Read two posts by Jane Hamsher of Firedoglake: here and here. She acknowledges not making an effort to link to women bloggers more, much to her credit. Garance Franke Ruta noted in the comments to the first post:
Glad to see you taking up the banner. I’ve grown tired of feeling like the only one who does so. Only one, in part because, once Amy Sullivan leaves the Washington Monthly toward the end of the month, I will have the peculiar honor of being the only female more than half-time political writer left at any of the liberal magazines in Washington. (Michelle Cottle at TNR being the other one, and part-time.) Sigh.
No women staff writers but me and Michelle in Washington at: TNR, TAP, WaMo, MoJo, The Nation, or Salon.
Plenty of women in middle-management, though.

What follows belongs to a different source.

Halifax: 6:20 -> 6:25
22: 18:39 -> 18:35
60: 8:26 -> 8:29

The problem of women being shut out of opinion media, even progressive opinion media, is related to the one you describe of women not voting. Anna Greenberg has done research into this and discovered that a major reason these women don’t vote is they feel like they’re not well-informed and therefore aren’t qualified to vote. One reason they probably don’t feel well-informed is that they don’t keep up with political media as much as men, and I’d wager that one reason they don’t do that is when they turn to it they don’t see anyone who looks like they do or is talking about their concerns in a way they can relate to.

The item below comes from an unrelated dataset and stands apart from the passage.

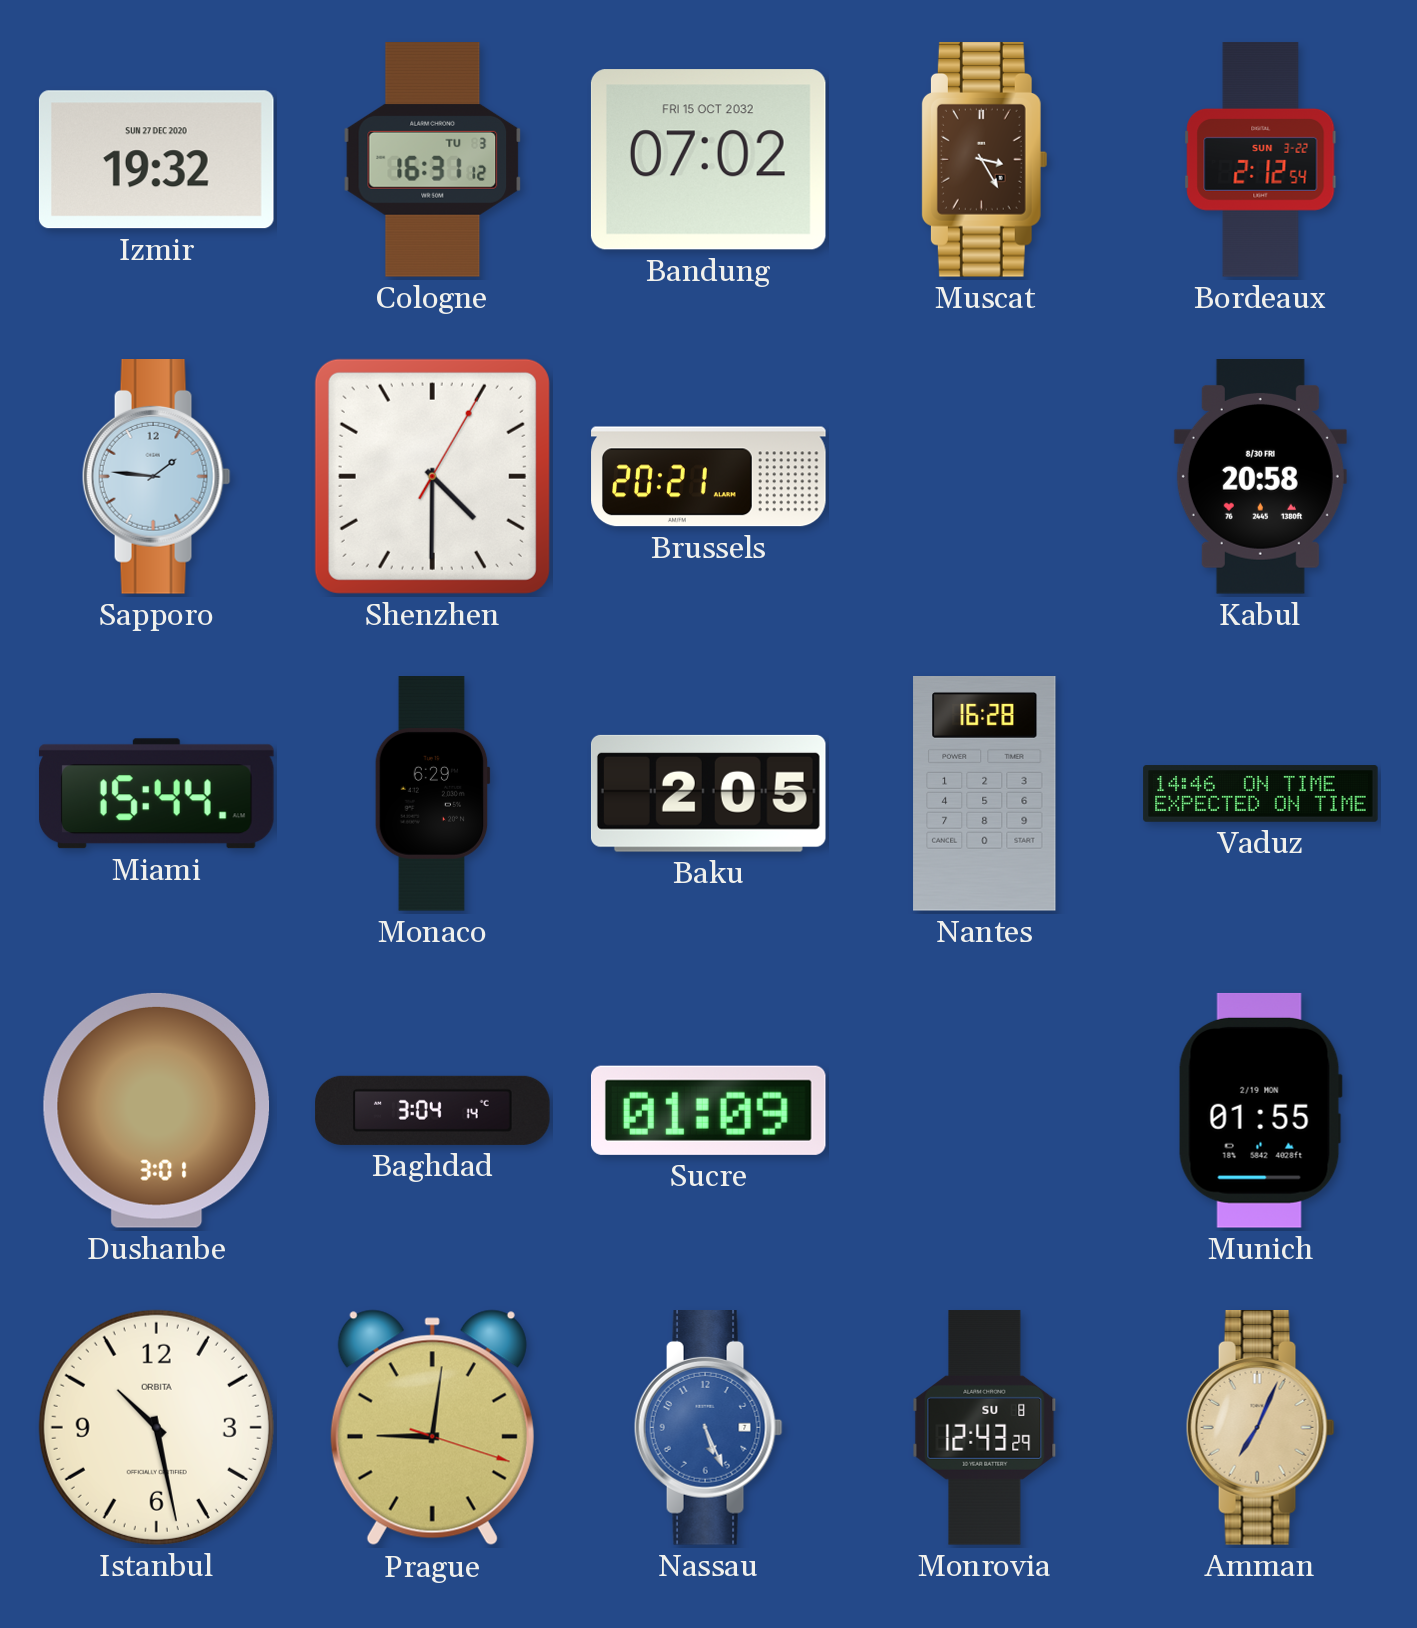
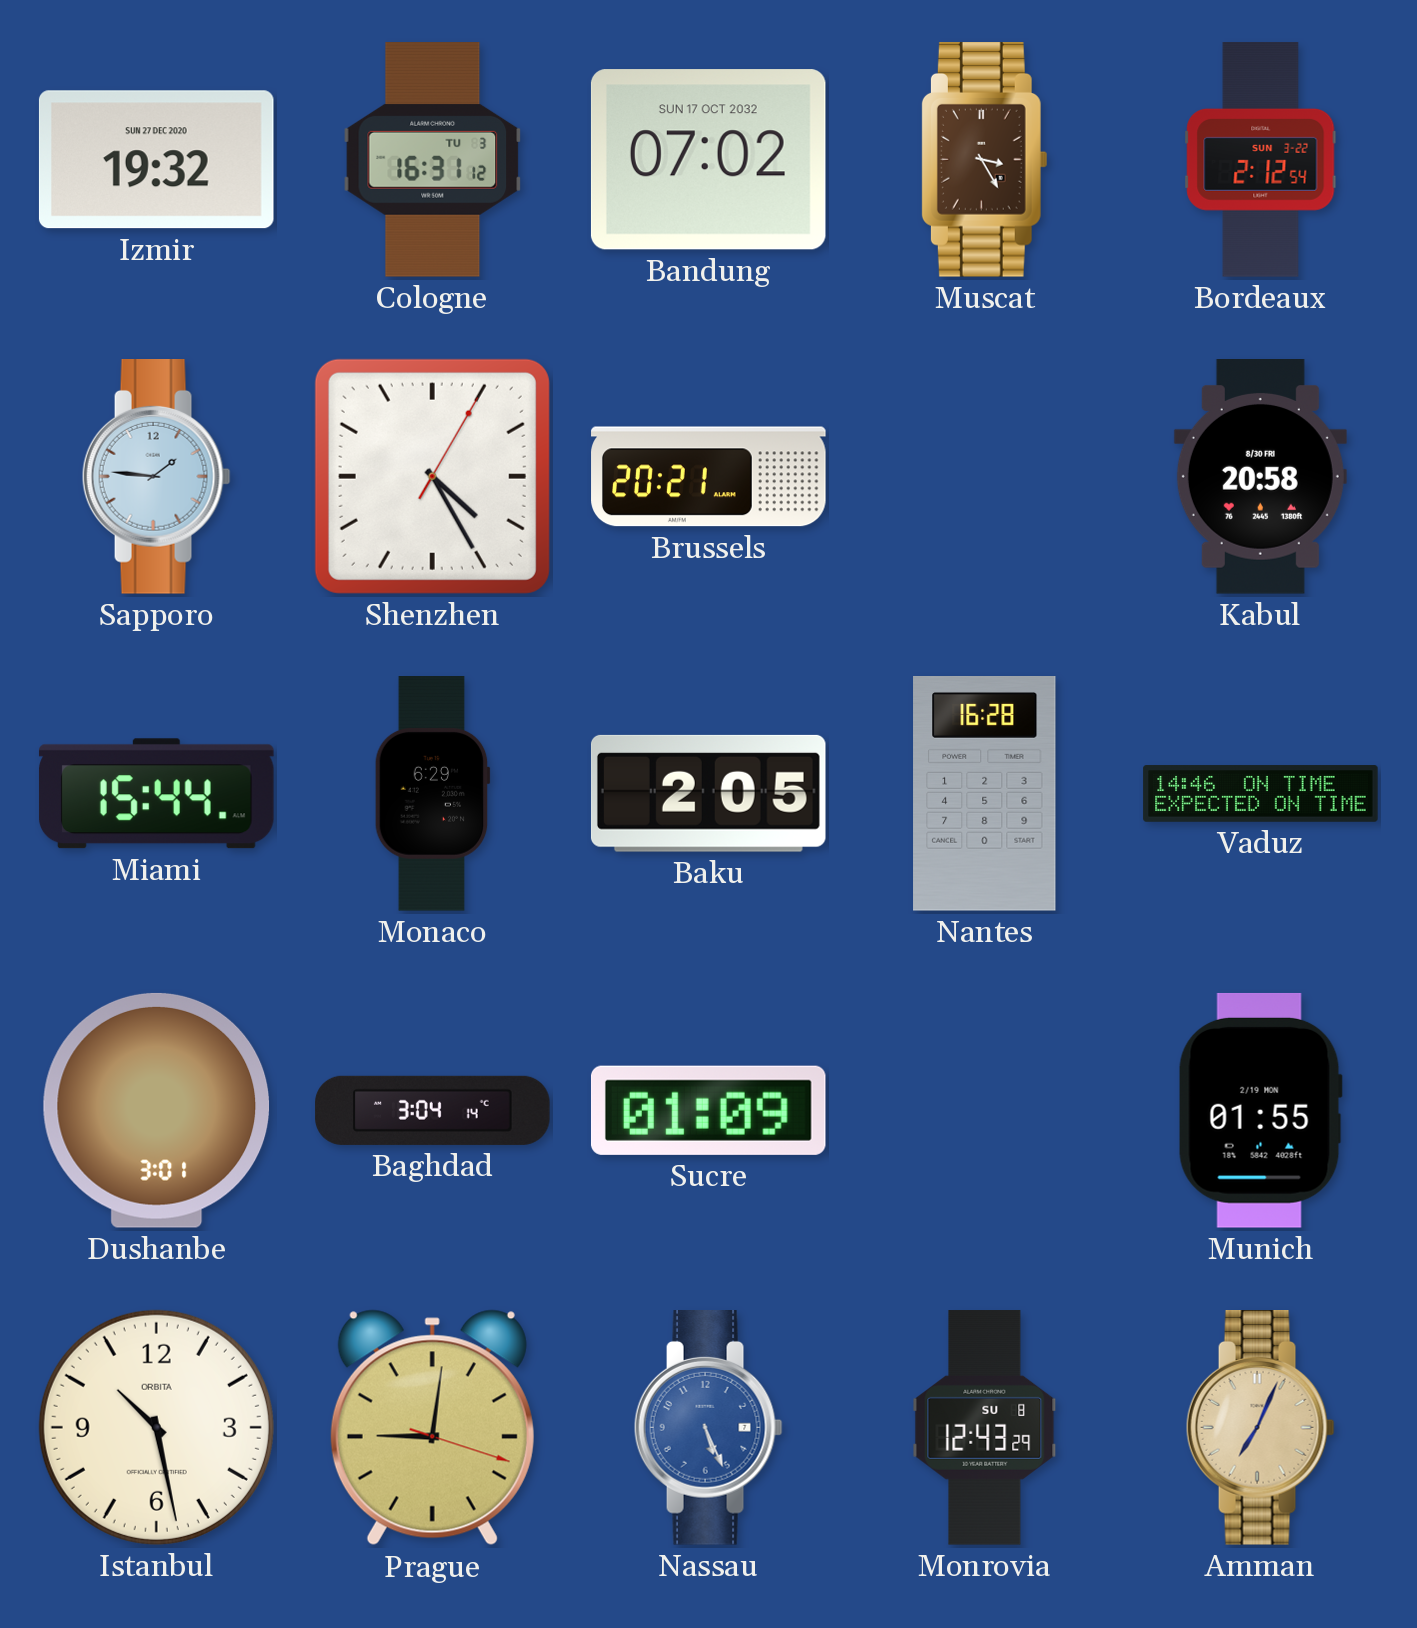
Bandung date: FRI 15 OCT 2032 -> SUN 17 OCT 2032
Shenzhen: 4:30 -> 4:25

To her critcs I’d just say that Jane is not addressing a problem of identity politics; she’s addressing a problem of politics, period. Joe Trippi said after the last election that if Kerry had been able to get 3 million more single moms to vote he would have won. But good luck trying to get an 85 percent male progressive punditocracy to recognize the importance of such voters to their favored candidate’s electoral success or failure. Men prefer what they prefer and overlook what does not interest them.

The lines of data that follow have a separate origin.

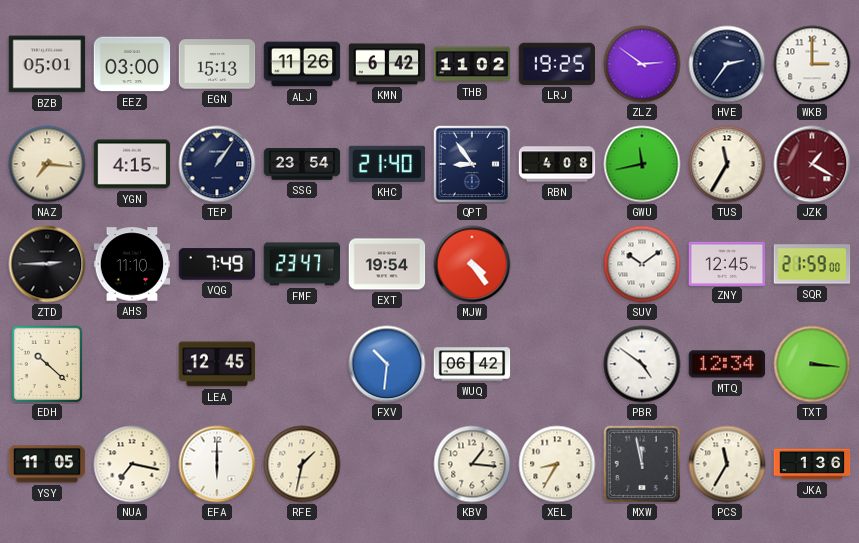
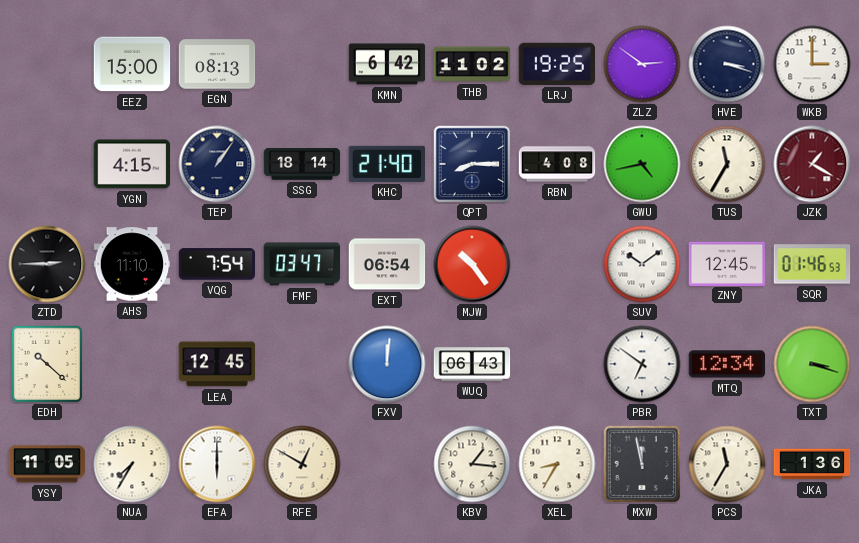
BZB: 05:01 -> none
EEZ: 03:00 -> 15:00
EGN: 15:13 -> 08:13
ALJ: 11:26 -> none
HVE: 2:36 -> 3:18
NAZ: 7:16 -> none
SSG: 23:54 -> 18:14
QPT: 8:54 -> 8:15
GWU: 11:43 -> 4:43
VQG: 7:49 -> 7:54
FMF: 23:47 -> 03:47
EXT: 19:54 -> 06:54
MJW: 4:24 -> 10:24
SQR: 21:59 -> 01:46
FXV: 10:31 -> 12:01
WUQ: 06:42 -> 06:43
PBR: 4:51 -> 6:51
TXT: 3:16 -> 3:18
NUA: 7:17 -> 7:35
RFE: 1:32 -> 12:50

I too am glad Hamsher is paying attention to this issue; hopefully she will not get flamed for it as aggressively as Lakshmi Chaudhry did. Maybe she will notice how many funny women bloggers there are, too.
One quibble, though. She credits Tbogg with helping her gain visibility, and if he did that, he certainly deserves credit, but she needs to consider the possibility that he may simultaneously be part of the problem. I know via private e-mails that many female bloggers object to Tbogg’s rampant sexism, but he holds a lot of power in the blogosphere, and they are afraid to challenge or criticize him publicly. If I worried about links and page views and advertising revenues, I might be too. Lefists who use the “power of incivility” as a screen for misogyny won’t attract many women to the fold, that is for sure.